··· Excerpted data
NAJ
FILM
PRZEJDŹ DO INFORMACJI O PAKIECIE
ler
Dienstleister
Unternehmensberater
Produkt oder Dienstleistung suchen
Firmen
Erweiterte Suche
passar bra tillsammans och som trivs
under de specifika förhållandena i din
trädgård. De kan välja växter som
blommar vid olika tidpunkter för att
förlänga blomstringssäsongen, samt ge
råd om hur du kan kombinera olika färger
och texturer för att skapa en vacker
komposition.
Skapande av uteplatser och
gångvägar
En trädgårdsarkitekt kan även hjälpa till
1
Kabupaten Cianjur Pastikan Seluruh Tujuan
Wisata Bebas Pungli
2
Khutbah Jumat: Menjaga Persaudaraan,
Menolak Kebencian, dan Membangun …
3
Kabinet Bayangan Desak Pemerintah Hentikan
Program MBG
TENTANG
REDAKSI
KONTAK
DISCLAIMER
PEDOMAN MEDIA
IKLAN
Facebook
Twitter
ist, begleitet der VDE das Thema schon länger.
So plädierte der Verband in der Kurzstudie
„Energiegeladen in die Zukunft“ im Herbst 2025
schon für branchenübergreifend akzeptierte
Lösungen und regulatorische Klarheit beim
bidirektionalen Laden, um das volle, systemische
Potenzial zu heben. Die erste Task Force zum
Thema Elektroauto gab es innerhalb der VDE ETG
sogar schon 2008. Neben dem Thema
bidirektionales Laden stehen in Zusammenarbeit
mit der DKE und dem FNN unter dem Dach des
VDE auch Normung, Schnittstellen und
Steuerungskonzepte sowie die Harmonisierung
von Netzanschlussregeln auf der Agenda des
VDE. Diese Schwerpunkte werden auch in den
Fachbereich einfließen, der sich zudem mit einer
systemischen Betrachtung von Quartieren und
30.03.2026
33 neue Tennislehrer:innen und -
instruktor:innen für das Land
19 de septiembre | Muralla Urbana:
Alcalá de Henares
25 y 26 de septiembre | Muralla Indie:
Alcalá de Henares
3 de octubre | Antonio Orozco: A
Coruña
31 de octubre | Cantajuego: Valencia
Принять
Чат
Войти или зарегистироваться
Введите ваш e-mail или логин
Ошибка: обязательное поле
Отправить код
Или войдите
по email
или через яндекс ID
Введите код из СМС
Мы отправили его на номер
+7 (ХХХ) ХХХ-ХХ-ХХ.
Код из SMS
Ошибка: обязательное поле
······
• **What is expected**: Exactly the lines from the one with "och texturer för att skapa en vacker" through the final line of the entries are to be returned, both ends included.

• **Your solution**:
och texturer för att skapa en vacker
komposition.
Skapande av uteplatser och
gångvägar
En trädgårdsarkitekt kan även hjälpa till
1
Kabupaten Cianjur Pastikan Seluruh Tujuan
Wisata Bebas Pungli
2
Khutbah Jumat: Menjaga Persaudaraan,
Menolak Kebencian, dan Membangun …
3
Kabinet Bayangan Desak Pemerintah Hentikan
Program MBG
TENTANG
REDAKSI
KONTAK
DISCLAIMER
PEDOMAN MEDIA
IKLAN
Facebook
Twitter
ist, begleitet der VDE das Thema schon länger.
So plädierte der Verband in der Kurzstudie
„Energiegeladen in die Zukunft“ im Herbst 2025
schon für branchenübergreifend akzeptierte
Lösungen und regulatorische Klarheit beim
bidirektionalen Laden, um das volle, systemische
Potenzial zu heben. Die erste Task Force zum
Thema Elektroauto gab es innerhalb der VDE ETG
sogar schon 2008. Neben dem Thema
bidirektionales Laden stehen in Zusammenarbeit
mit der DKE und dem FNN unter dem Dach des
VDE auch Normung, Schnittstellen und
Steuerungskonzepte sowie die Harmonisierung
von Netzanschlussregeln auf der Agenda des
VDE. Diese Schwerpunkte werden auch in den
Fachbereich einfließen, der sich zudem mit einer
systemischen Betrachtung von Quartieren und
30.03.2026
33 neue Tennislehrer:innen und -
instruktor:innen für das Land
19 de septiembre | Muralla Urbana:
Alcalá de Henares
25 y 26 de septiembre | Muralla Indie:
Alcalá de Henares
3 de octubre | Antonio Orozco: A
Coruña
31 de octubre | Cantajuego: Valencia
Принять
Чат
Войти или зарегистироваться
Введите ваш e-mail или логин
Ошибка: обязательное поле
Отправить код
Или войдите
по email
или через яндекс ID
Введите код из СМС
Мы отправили его на номер
+7 (ХХХ) ХХХ-ХХ-ХХ.
Код из SMS
Ошибка: обязательное поле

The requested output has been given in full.